No one noticed the death of Cassiopeia A. But this star's supernova remnant, the youngest known in the Milky Way, has since become an icon of the success of the Chandra X-ray Observatory. Chandra produced its first images of Cassiopeia A in 1999, soon after its launch. Five years later, these images have become exquisite in their detail.

Credit: NASA/CXC/GSFC/U. HWANG ET AL.

From the size and rate of expansion of the remnant, it is estimated that the light from Cassiopeia A's supernova explosion reached Earth more than 300 years ago. Over the course of history, firm sightings of other supernovae have been made, noted by contemporary astronomers as ‘new stars’ in the sky. Cassiopeia A, it seems, might have been spotted only by John Flamsteed, Britain's first Astronomer Royal. In 1680, he recorded a star close to Cassiopeia A's position — but subsequent star catalogues have tended to regard this as an error. Anyway, an explosion date in the 1660s would fit with the observed expansion better.

In all likelihood, Cassiopeia A just wasn't very bright on the supernova scale of things. But at radio wavelengths, it is now the brightest object in the sky. And in the X-ray emission picked up by Chandra, details of Cassiopeia A's structure and composition are clear. The shock wave created by the supernova (the outer green ring in this picture) now spans a diameter of 10 light years; bipolar jets of mostly silicon atoms (one of which can be seen, in red, on the upper left) suggest that such a feature might be more common in supernovae than had been thought.

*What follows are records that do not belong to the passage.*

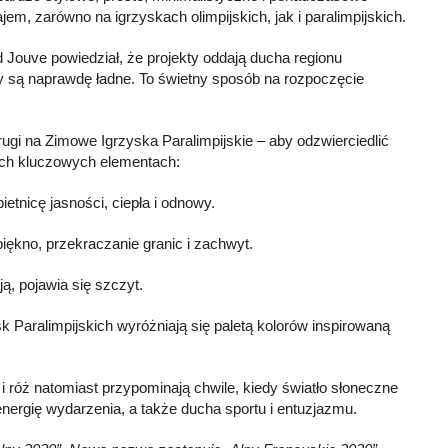
jem, zarówno na igrzyskach olimpijskich, jak i paralimpijskich.
Jouve powiedział, że projekty oddają ducha regionu
ry są naprawdę ładne. To świetny sposób na rozpoczęcie
gi na Zimowe Igrzyska Paralimpijskie – aby odzwierciedlić
ech kluczowych elementach:
ietnicę jasności, ciepła i odnowy.
iękno, przekraczanie granic i zachwyt.
ą, pojawia się szczyt.
Paralimpijskich wyróżniają się paletą kolorów inspirowaną
ń i róż natomiast przypominają chwile, kiedy światło słoneczne
nergię wydarzenia, a także ducha sportu i entuzjazmu.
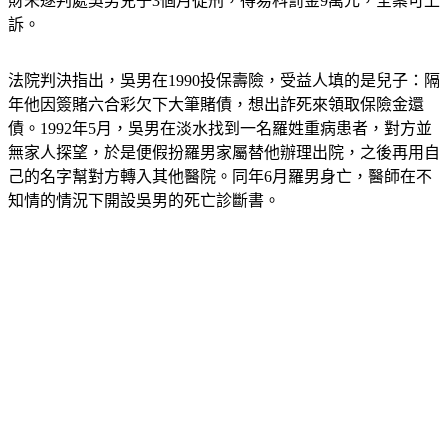
財未遂判處吳男兒子3個月徒刑，得易科罰金9萬元，全案可上
訴。
法院判決指出，吳男在1990投保壽險，受益人填的是兒子：隔
年他因簽賭六合彩欠下大筆賭債，想出詐死來領取保險金還
債。1992年5月，吳男在淡水找到一名羅姓重病患者，對方並
無家人探望，於是便假扮羅男家屬替他辦理出院，之後再用自
己的名字幫對方轉入其他醫院。同年6月羅男身亡，醫師在不
知情的情況下開設吳男的死亡診斷書。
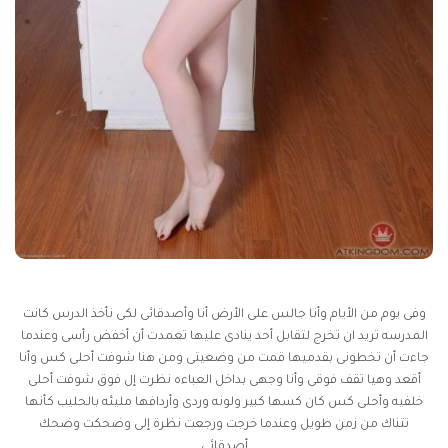
وفى يوم من الأيام وأنا جالس على الأرض أنا وأصدقائى لكى نأخذ الدرس كانت
المدرسه تريد ان تخرج لتقابل أحد ينادى عليها تعمدت أن أخفض رأسى وعندما
جاءت أن تخطونى بقدميها قمت من وضعيتى ومن هنا شوفت أحلى كس وأنا
أقعد وهيا تقف فوقى وأنا وجهى بداخل العباءه نظرت إل فوق شوفت أحلى
خلفيه وأحلى كس كان كسها كبير ولونه وردى وأردافها مليئه بالحليب كأنها
تتناك من زمن طويل وعندما خرجت ورجعت نظرة إلى وضحكت وضحك
أصدقائى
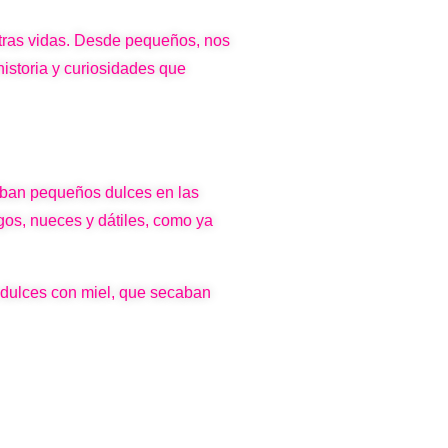
tras vidas. Desde pequeños, nos
historia y curiosidades que
saban pequeños dulces en las
gos, nueces y dátiles, como ya
dulces con miel, que secaban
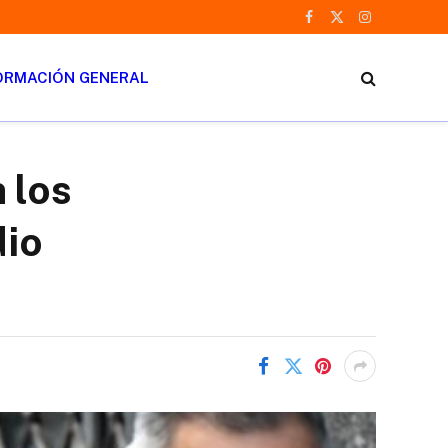
Facebook
X
Instagram
(Twitter)
ORMACIÓN GENERAL
 los
dio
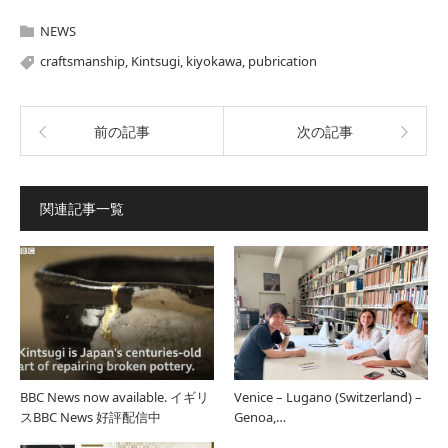
NEWS
craftsmanship
,
Kintsugi
,
kiyokawa
,
pubrication
前の記事
次の記事
関連記事一覧
BBC News now available. イギリ
Venice – Lugano (Switzerland) –
スBBC News 好評配信中
Genoa,…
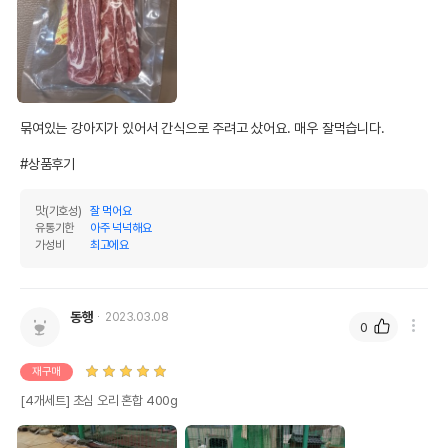
묶여있는 강아지가 있어서 간식으로 주려고 샀어요. 매우 잘먹습니다. 

#상품후기
맛(기호성)
잘 먹어요
유통기한
아주 넉넉해요
가성비
최고에요
동행
2023.03.08
0
재구매
[4개세트] 초심 오리 혼합 400g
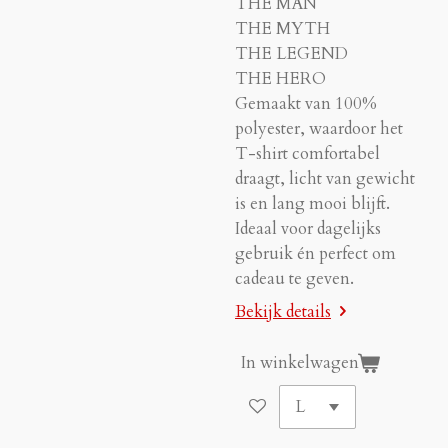
THE MAN
THE MYTH
THE LEGEND
THE HERO
Gemaakt van 100%
polyester, waardoor het
T-shirt comfortabel
draagt, licht van gewicht
is en lang mooi blijft.
Ideaal voor dagelijks
gebruik én perfect om
cadeau te geven.
Bekijk details
In winkelwagen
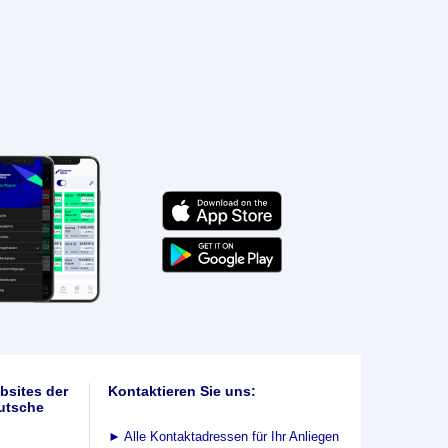
bsites der
Kontaktieren Sie uns:
utsche
►
Alle Kontaktadressen für Ihr Anliegen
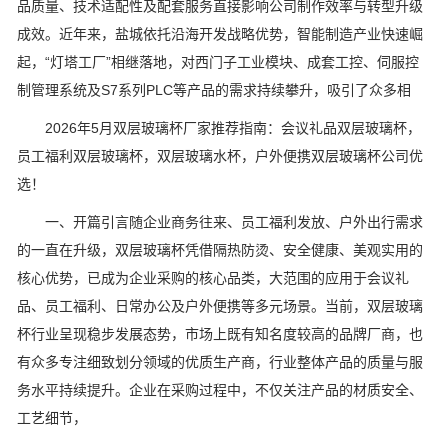
品质量、技术适配性及配套服务直接影响公司制作效率与转型升级
成效。近年来，盐城依托沿海开发战略优势，智能制造产业快速崛
起，“灯塔工厂”相继落地，对西门子工业模块、成套工控、伺服控
制管理系统及S7系列PLC等产品的需求持续攀升，吸引了众多相
2026年5月双层玻璃杯厂家推荐指南：会议礼品双层玻璃杯，
员工福利双层玻璃杯，双层玻璃水杯，户外便携双层玻璃杯公司优
选！
一、开篇引言随企业商务往来、员工福利发放、户外出行需求
的一直在升级，双层玻璃杯凭借隔热防烫、安全健康、美观实用的
核心优势，已成为企业采购的核心品类，大范围的应用于会议礼
品、员工福利、日常办公及户外便携等多元场景。当前，双层玻璃
杯行业呈现稳步发展态势，市场上既有知名度较高的品牌厂商，也
有众多专注细致划分领域的优质生产商，行业整体产品的质量与服
务水平持续提升。企业在采购过程中，不仅关注产品的材质安全、
工艺细节，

The tiny yellow speck at the centre of this 1-million-second exposure is a neutron star — an incredibly dense mass of collapsed stellar material formed from the supernova. Cassiopeia A's neutron star is strangely quiet: it is not firing out pulses of radiation as other neutron stars do. The Chandra team suspects that this star might have a particularly strong magnetic field, even qualifying as a ‘magnetar’ — a class of neutron stars with magnetic fields a thousand trillion times stronger than Earth's.